Amreeka is a far cry from The L Word. Is this your family’s story?
It’s loosely based on things that happened to us during the first Gulf War. We lived in a small Ohio town, and my father, a physician like Muna’s brother-in-law, lost a lot of patients because people didn’t want to see an Arab doctor. We got daily death threats, and the Secret Service came to my school because there was a rumor that my 17-year-old sister had threatened to kill the president. I was 14 and became obsessed with the media’s portrayal of Arabs. No one was depicting what we were going through in that climate. It propelled me to become a filmmaker.

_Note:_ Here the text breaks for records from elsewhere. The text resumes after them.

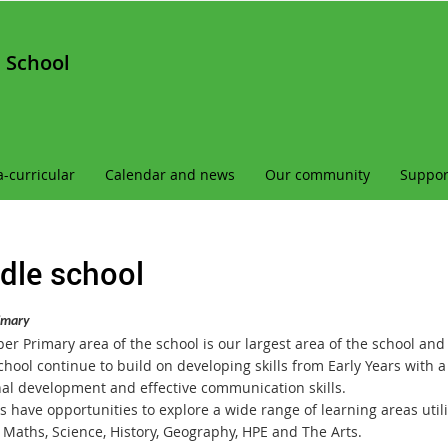
 School
a-curricular
Calendar and news
Our community
Suppor
dle school
imary
r Primary area of the school is our largest area of the school and c
school continue to build on developing skills from Early Years with
al development and effective communication skills.
 have opportunities to explore a wide range of learning areas utili
, Maths, Science, History, Geography, HPE and The Arts.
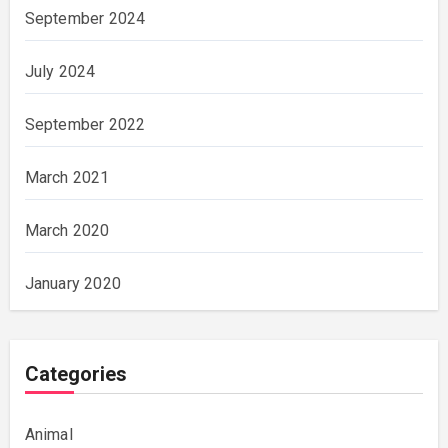
September 2024
July 2024
September 2022
March 2021
March 2020
January 2020
Categories
Animal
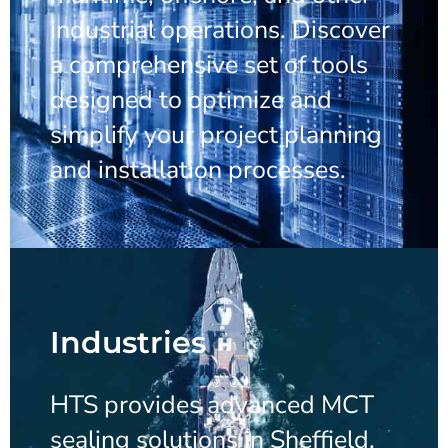
industrial operations. Discover
a comprehensive set of tools
designed to optimize and
simplify your project planning
and installation processes.
Industries
HTS provides advanced MCT
sealing solutions in Sheffield,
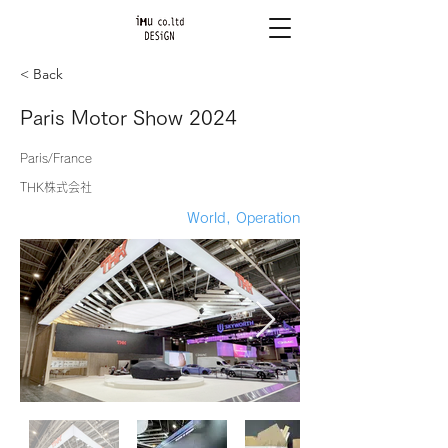
< Back
Paris Motor Show 2024
Paris/France
THK株式会社
World, Operation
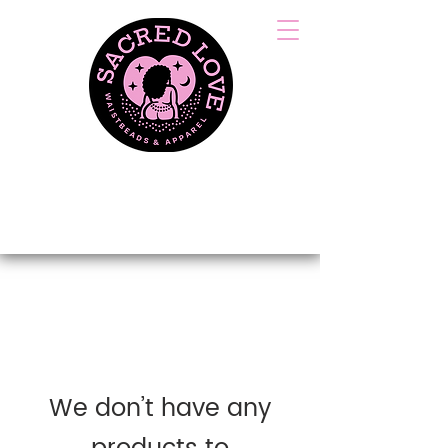
HANDCRAFTED &
TIED WITH LOVE
We don’t have any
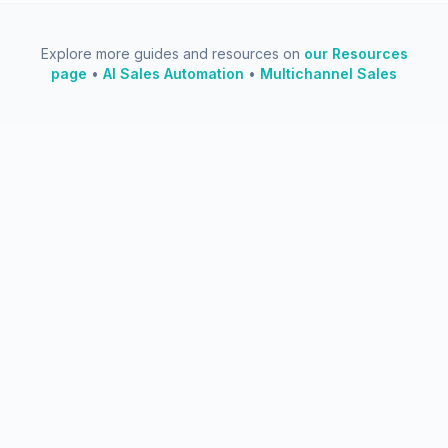
Explore more guides and resources on
our Resources
page
•
AI Sales Automation
•
Multichannel Sales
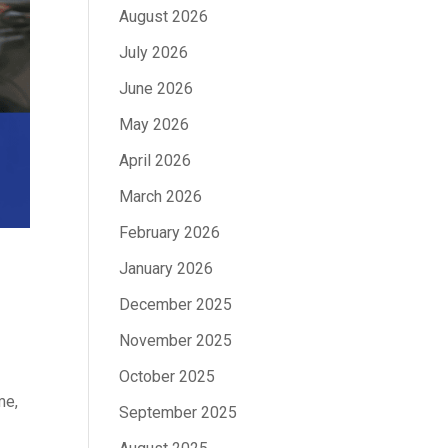
August 2026
July 2026
June 2026
May 2026
April 2026
March 2026
February 2026
January 2026
December 2025
November 2025
October 2025
me,
September 2025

You were doing prep work in March 2008 when Israel bombed Gaza. That must have been terrifying.
There were riots in the streets. At one point we were stuck in border traffic, directly in the line of fire. And while we were casting at a refugee camp, a boy was telling me about Israelis teargassing his house when gunfire erupted. He looked at me not like he was scared, but like he was sorry. I thought, If he’s not scared, I’m not scared. People shouldn’t be able to adapt to certain things, but we can. That’s part of the problem.

Is that where you found Muna’s teenage son?
No. Melkar [Muallem] is the son of a Palestinian woman who helped cast the film. He wanted nothing to do with acting—both parents are actors, and he’s only interested in computer science. I begged him to audition, and after he did, he wanted the part.

How did you get the film produced during this tumultuous period in our history?
I started writing the screenplay in 2003, when everyone wanted movies with American heroes. I’m a first-time filmmaker, with a no-name cast, shopping around a family dramedy that I was told was too light, too culturally specific. It was through programs like Sundance Labs and the Arab-American community that the movie got made.

And that took you to Sundance and Cannes.
Cannes was the first time my mom saw it. We got a six-minute standing ovation, during which she hugged me so tight she accidentally unclasped the back of my dress. It almost fell off!